Where Things Touch: A Meditation on Beauty by Bahar Orang
Part lyric essay, part prose poetry, Bahar Orang’s Where Things Touch grapples with the manifold meanings and possibilities of beauty. Drawing on Orang’s experiences as a physician-in-training, the book is an exploration of an essential human pleasure, a necessary freedom by which to challenge what we know of ourselves and the world we inhabit. Throughout Where Things Touch, beauty is ultimately imagined as something inextricably tied to care: the care of lovers, of patients, of art and literature, and the various non-human worlds that surround us.
“Refracted through the lens of caregiving and caretaking, Bahar Orang’s lyric voice roams through poetry, Persian myth, and hospitals to enchant the everyday, returning us to an intimacy beyond the page—back to the body,” writes acclaimed author Shazia Hafiz Ramji. “Orang guides us with heart-centred intelligence in this beautiful and wise book.”
Small, Broke, and Kind of Dirty: Affirmations for the Real World by Hana Shafi
Small, Broke, and Kind of Dirty is not an advice book: it’s a call to action, one that asks us to remember that we are valid as we are—flaws and all—and to not let the bastards grind us down. Built around art from Hana Shafi’s popular online affirmation series, the book focuses on our common and never-ending journey of self-discovery. Drawing on her experience as a millennial woman of colour, and writing with humour and a healthy dose of irreverence, Shafi—a.k.a. Frizz Kid—delves into body politics and pop culture, racism and feminism, friendship, and allyship. Through it all, she remains positive without being saccharine, and hopeful without being naive.

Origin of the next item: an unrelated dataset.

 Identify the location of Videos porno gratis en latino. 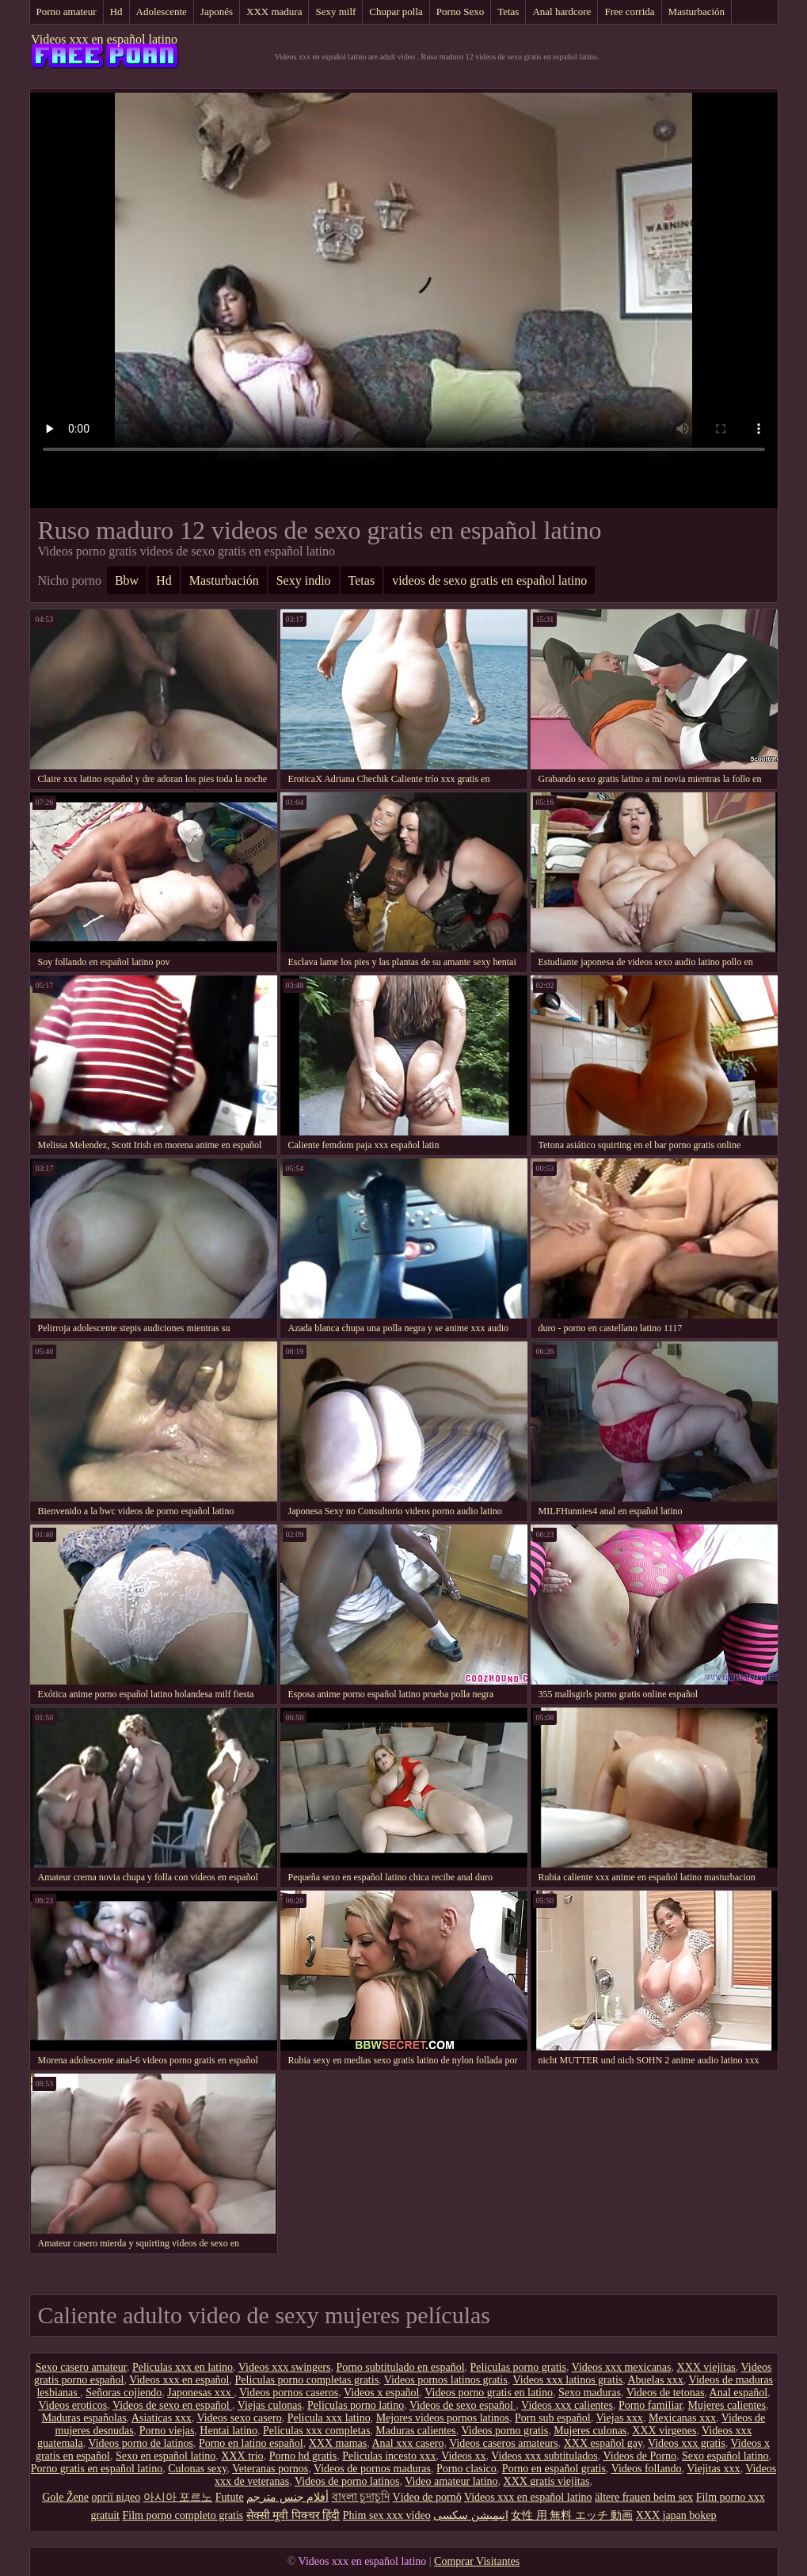 (488, 2393).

Author Vivek Shraya calls Small, Broke, and Kind of Dirty “the book that Frizz Kid/Hana Shafi fans (and new fans) have been waiting for.” And singer-songwriter Bif Naked praises the book’s “important, intelligent, and honest essays that encourage understanding, essential thinking, create dialogue, and are a channel for tenderness.” The Miramichi Reader calls it a “balm for a tumultuous year.”